The Peter Karmel Building was designed as a new freestanding addition to the Canberra School of Music to accommodate numerous practice and performance functions for the School, with specific accommodation of the Jazz and Percussion Departments and the Australian Centre for Arts and Technology (ACAT). The two-storey building forms a new Entry Court to the School of Music complex and provides integrated connections between practice and performance spaces in both the original School and new addition. The façade design commission by artist Marie Hagerty was intended to be an opportunity for the artist to work with the large-scale architectural forms in their three-dimensional landscape setting to create a patterning, "marking", and enlivening of the glazed and solid surfaces of the building's exterior.
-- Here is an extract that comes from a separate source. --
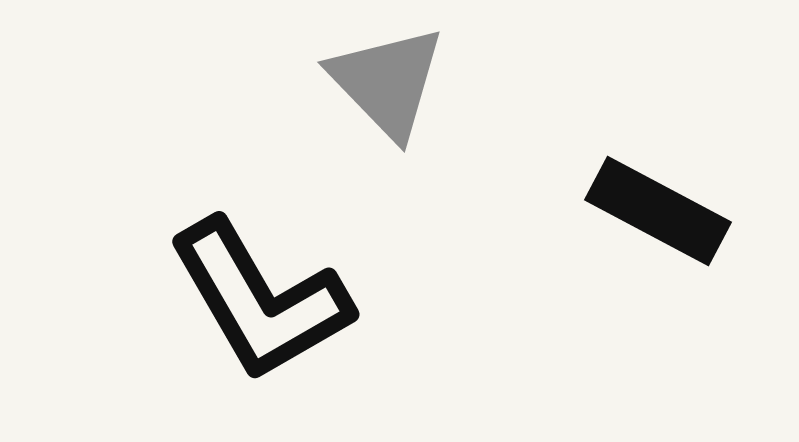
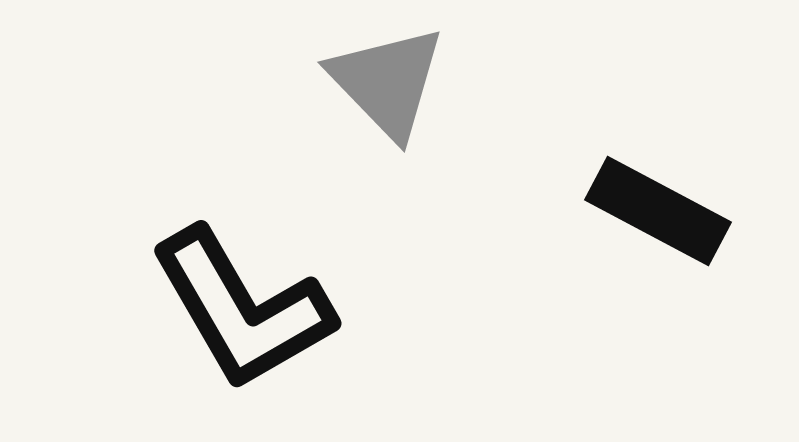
black L-shape: moved 18 px left, 9 px down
The building, named after former ANU Vice-Chancellor Professor Peter Karmel, was designed and project managed by Guida Mosely Brown Architects in conjunction with commissioned artist Marie Hagerty. It currently houses the Centre for New Media Arts, the Jazz Department and the Percussion Department. It also contains the fourth most important performance space in the ANU campus (after Llewellyn Hall, the Theatre Arts Performance Space and Theatre 1, the Home of Canberra Repertory), the Band Room.

===Architecture awards and legacy===
At the 2026 Australian Institute of Architects Awards of the ACT Chapter, the School of Music designed by
Jackson Walker for NCDC was awarded the Sir Roy Grounds Award for Enduring Architecture.